Wacana adalah salah satu bagian dari strata kebahasaan yang menduduki posisi
tertinggi. Berdasarkan pernyataan tersebut, dapat dikatakan bahwa wacana
merupakan satuan bahasa terlengkap, yang dalam hierarki grammatical merupakan
satuan gramatikal tertinggi dan terbesar.

Menurut Alwi, dkk (2003:42), wacana adalah rentetan kalimat yang berkaitan
sehingga membentuk makna yang serasi antara kalimat-kalimat itu. Menurut
Kinneavy wacana pada umumnya adalah teks lengkap yang disampaikan baik
secara lisan maupun secara tulisan yang tersusun oleh kalimat yang berkaitan, tidak
harus selalu menampilkan isi yang koheren secara rasional. Wacana dapat
diarahkan ke satu tujuan bahasa atau ke satu tujuan bahasa atau mengacu pda sejenis
kenyataan.

Berdasarkan media komunikasi, wacana dibedakan menjadi wacana lisan dan


wacana tulisan:

Wacana Lisan

Menurut Henry Guntur Tarigan, wacana lisan adalah wacana yang


disampaikan secara lisan, melalui media lisan, sedangkan menurut Mulyana wacana
lisan adalah jenis wacana yang disampaikan secara langsung atau verbal. Jenis
wacana ini sering disebut sebagai tuturan (speech) atau ujaran (Speech). Pada
dasarnya Bahasa lahir melalui mulut atau lisan.Oleh karena itu, wacana yang paling
utama adalah wacana lisan, karena jauh sebelum orang mengenal huruf, Bahasa
telah digunakan oleh manusia. Bahasa lisan menjadi Bahasa yang utama karena
manusia lebih dahulu digunakan dan dikenal manusia daripada Bahasa tulis.

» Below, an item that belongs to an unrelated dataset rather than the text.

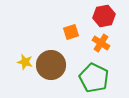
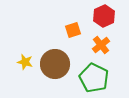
red hexagon: rotated 15 degrees counterclockwise
orange square: moved 2 px right, 2 px up
orange cross: moved 2 px down; rotated 18 degrees clockwise
brown circle: moved 4 px right, 1 px up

Jauh sebelum manusia mengenal huruf,bahasa telah digunakan oleh


manusia.manusia memakai bahasa lisan dalam berkomunikasi.bahasa lisan menjadi
bahasa yang utama dalam hidup manusia karena lebih dahulu dikenal dan
digunakan oleh manusia dari pada bahasa tulis.karena itu tidaklah mengherankan
bahwa sebagian besar manusia masih berada dalam budaya lisan.
Karena sering digunakan,bahasa lisan memiliki ciri – ciri yang berlainan
dengan bahasa tulis .Salah satunya yang menonjol adalah sering terjadi
penghilangan bagian – bagian tertentu,yang dapat menghilangkan pengertian
wacana ,jika salah satu partisipanya ( pembicara dan pendengar ) belum terbiasa
seperti pada contoh berikut :

wati : “Nunung, ke mana?”

Nunung : “Biasa”.

Pada wacana diatas wati dapat mengetahui bahwa nunung akan


pergi,misalnya kewarung untuk makan roti panggang ,karena pada saat seperti ini
kebiasaan nunung makan roti panggang diwarung x . Bagi orang lain yang belum
mengenal kebiasaan nunung,wacana diatas tidak dapat dimengerti . Ia tidak dapat
menarik kesimpulan yang tepat .Pertama,Karena ia mengetahui bahwa tidak ada
lokasi yang bernama “Biasa”tidak mengacu kepada suatu tempat yang pasti dan
kedua,ia belum mengenal kebiasaan atau memiliki “Pengetahuan yang telah
diketahui bersama “ ( Common ground ) dengan nunung.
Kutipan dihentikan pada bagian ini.